Michaela’s media committee arrived on the dot. While they moved chairs around, clicked open their briefcases, and struck up their usual murmurs, I tidied up my room, gleaning underwear, dishes, shoes, records, record jackets, newspapers, and letters from the floor, until slowly but surely the square fiber mats beneath began to emerge. I worked fast, hoping to escape beneath my headphones before the meeting really began. I had already stretched out on my couch when I remembered I still had laundry in the washing machine. I was trapped. To get to the bathroom I had to go through the living room. I had an overwhelming aversion to appearing before strangers — before people I didn’t want anything to do with, didn’t even want to be spoken to by. I spent a good while wondering whether I should knock or not. Finally, out of habit, I knocked — and felt as if someone had pushed me onstage. The light was blinding, the discussion died. Everyone gawked at me as if I had emerged from the wallpaper. “Why, there you are,” Michaela said. She sounded embarrassed. Sitting with propped elbows at the head of the table, she took a drag on her cigarette and blinked as she stared at me. “Don’t let me interrupt,” I said, closing the living-room door behind me.

Later I could recall the sudden clatter of voices. But at that moment I barely noticed, and was angry at myself for my hasty “Don’t let me interrupt.” I could well imagine what was going through Michaela’s head as she saw her barefoot husband whoosh through the room like a ghost.

I stuffed half a load of wet laundry into the spin-drier, pressed the lid shut, and threw myself on top so that I could hold the spout over the bucket.

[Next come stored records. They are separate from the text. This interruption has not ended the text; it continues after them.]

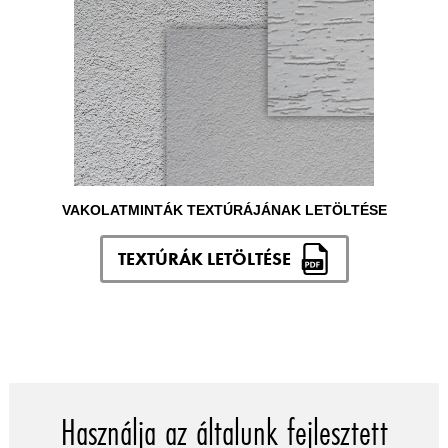
VAKOLATMINTÁK TEXTÚRÁJÁNAK LETÖLTÉSE
TEXTÚRÁK LETÖLTÉSE
Használja az általunk fejlesztett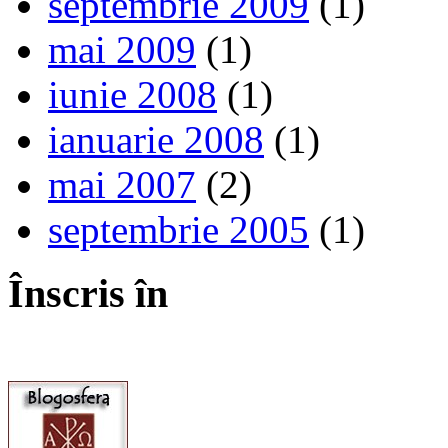
septembrie 2009
(1)
mai 2009
(1)
iunie 2008
(1)
ianuarie 2008
(1)
mai 2007
(2)
septembrie 2005
(1)
Înscris în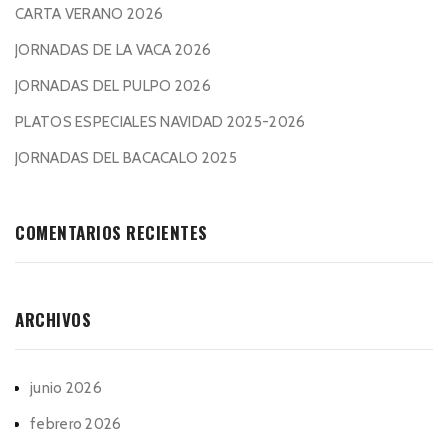
CARTA VERANO 2026
JORNADAS DE LA VACA 2026
JORNADAS DEL PULPO 2026
PLATOS ESPECIALES NAVIDAD 2025-2026
JORNADAS DEL BACACALO 2025
COMENTARIOS RECIENTES
ARCHIVOS
junio 2026
febrero 2026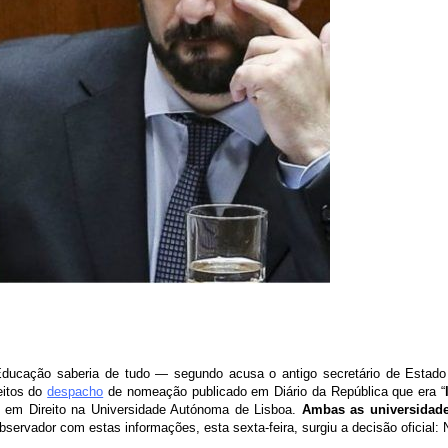
 Educação saberia de tudo — segundo acusa o antigo secretário de Estado
eitos do
despacho
de nomeação publicado em Diário da República que era “
 em Direito na Universidade Autónoma de Lisboa.
Ambas as universidad
ervador com estas informações, esta sexta-feira, surgiu a decisão oficial: 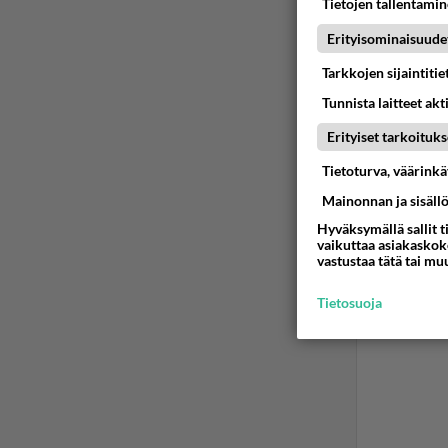
Tietojen tallentamine
Erityisominaisuude
Tarkkojen sijaintiti
Tunnista laitteet akt
Erityiset tarkoituks
Tietoturva, väärink
Mainonnan ja sisäll
Hyväksymällä sallit t
vaikuttaa asiakaskoke
vastustaa tätä tai mu
Tietosuoja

I took the laundry down from the clothesline and folded it as neatly as I could. Every undershirt, ever pair of panties, every bra was familiar. I had the feeling I was saying good-bye to each piece. Then I hung up my own things.

No sooner had I opened the living-room door than two bearded men got to their feet.

“Herr Türmer,” said the fellow with long legs and a short, skewed torso, “we would like to know…” and the other one, whom I recognized as the Prophet from his cotton-candy beard and thick glasses, broke in with his variation on the question: “We really have no idea…why you don’t want to work with us.” Silence. The third fellow, Jörg, whose beret was lying on the table, leaned back and nodded encouragement like a teacher at an oral exam. The dainty woman with a pageboy hairdo seated across from him gazed at me as if she were infatuated. Only Michaela went on reading the text in front of her.